While these may be trivial updates to some, they were selling points to me as the older versions of this Maxima looked like they needed a few more styling touches. These changes coincided with the shift from Thai-sourced Maximas to Japan sourced. The difference was slight, however the build quality and materials of the later J32s feel a bit better.
You never buy a Maxima if you're looking for a sports car. If you wanted a fun, sporty car for the same money in 2011, you bought an Alfa Romeo Giulietta or a Mazda 6. The Maxima was designed to go about its business quietly and with minimal fuss. The quiet cabin and smooth ride confirm this. The seats cushion you on your journey, whether it be two minutes or two hours. You cruise along and hardly notice the bumps and undulations on all surfaces.
The Bose stereo can be left on a low volume, as it does not need to overpower road or tyre noise. A conversation can be had at a normal level.
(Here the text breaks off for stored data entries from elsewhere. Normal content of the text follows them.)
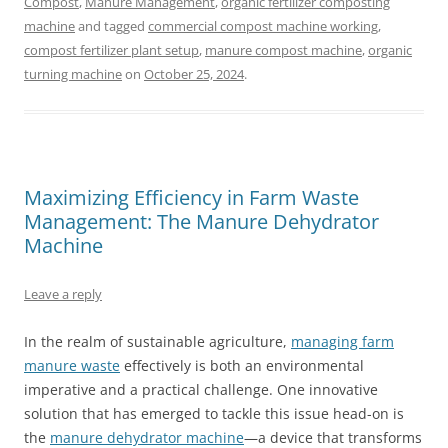
Compost
,
Manure Management
,
organic fertilizer composting
machine
and tagged
commercial compost machine working
,
compost fertilizer plant setup
,
manure compost machine
,
organic
turning machine
on
October 25, 2024
.
Maximizing Efficiency in Farm Waste
Management: The Manure Dehydrator
Machine
Leave a reply
In the realm of sustainable agriculture,
managing farm
manure waste
effectively is both an environmental
imperative and a practical challenge. One innovative
solution that has emerged to tackle this issue head-on is
the
manure dehydrator machine
—a device that transforms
The automatic climate-control air-conditioning is supremely effective yet whisper quiet.
The engine and transmission are smooth and inaudible. Now, when I say inaudible, I mean in any situation unless you have buried your right foot into the floor. In doing that, the 185kW, 3498cc V6 provides you with a grin-inducing roar. The VQ isn't one of the most awarded engine series for no reason, and even this toned-down version can still give you a satisfying slingshot back into the leather-lined seat if you want it to.
This is where I find a downside with the Maxima. I don't normally bury my foot, however the fuel consumption may lead you to believe otherwise. This may be a product of my environment, however – driving the Maxima around a small town for most of its life is not conducive to efficiency.
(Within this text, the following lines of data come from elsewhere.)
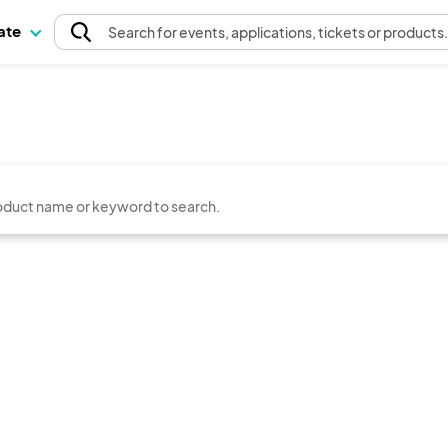
pate
Search
for events
, applications, tickets or products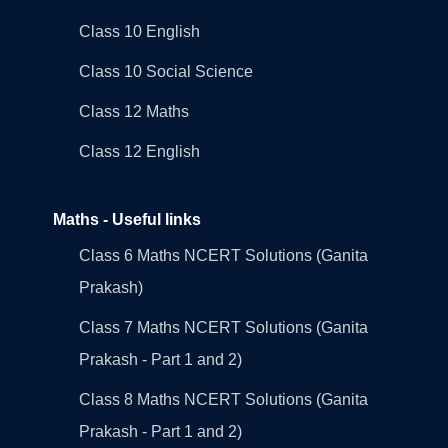
Class 10 English
Class 10 Social Science
Class 12 Maths
Class 12 English
Maths - Useful links
Class 6 Maths NCERT Solutions (Ganita
Prakash)
Class 7 Maths NCERT Solutions (Ganita
Prakash - Part 1 and 2)
Class 8 Maths NCERT Solutions (Ganita
Prakash - Part 1 and 2)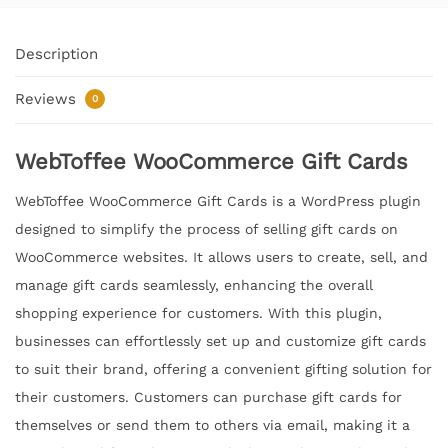
Description
Reviews
0
WebToffee WooCommerce Gift Cards
WebToffee WooCommerce Gift Cards is a WordPress plugin
designed to simplify the process of selling gift cards on
WooCommerce websites. It allows users to create, sell, and
manage gift cards seamlessly, enhancing the overall
shopping experience for customers. With this plugin,
businesses can effortlessly set up and customize gift cards
to suit their brand, offering a convenient gifting solution for
their customers. Customers can purchase gift cards for
themselves or send them to others via email, making it a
Since owning my Maxima, I have moved from one end of the country to the other. I have filled it to the brim with room to spare, with the only gripe being no split-folding rear seats and an amplifier that eats slightly into boot space. For anyone not traipsing around the country, however, the boot is quite sufficient. Leg room and the aforementioned head room are in abundance.
Owning it since new, I have never had an issue with my Maxima. After 70,000km, I have recently replaced the original Michelin tyres and the brake pads are still original. I will have these replaced next service due to their age, however. This brings me to one more downside. Servicing is not overly cheap. The capped-price service Nissan offers is not the best value, and if you mention CVT, other mechanics do not seem to love the idea of servicing them.
Luckily all servicing has been straightforward, which means the capped price is rarely exceeded. Fortunately, the value for money proposition the Maxima presented at purchase can mean this is largely overlooked.
Because I am rather pedantic, I chose this car because it was very well equipped at the time. Nissan did an excellent job of creating a competitively priced contender in the large-sedan category. The car is not perfect for everyone, however for me it was, and is, which means I do not feel any improvements need to be made.
The final thoughts.
The J32 does everything well. It is not necessarily a car people aspire to own. It is a car you buy in order to bring a touch of class and comfort to your drive. The Maxima nameplate sadly died in 2013, bringing an end to a more than 20-year-old nameplate in Australia. I am very proud to say I own a car from the last series of Maximas, and hope that one day Nissan brings a worthy successor to the market for people such as myself who would purchase one.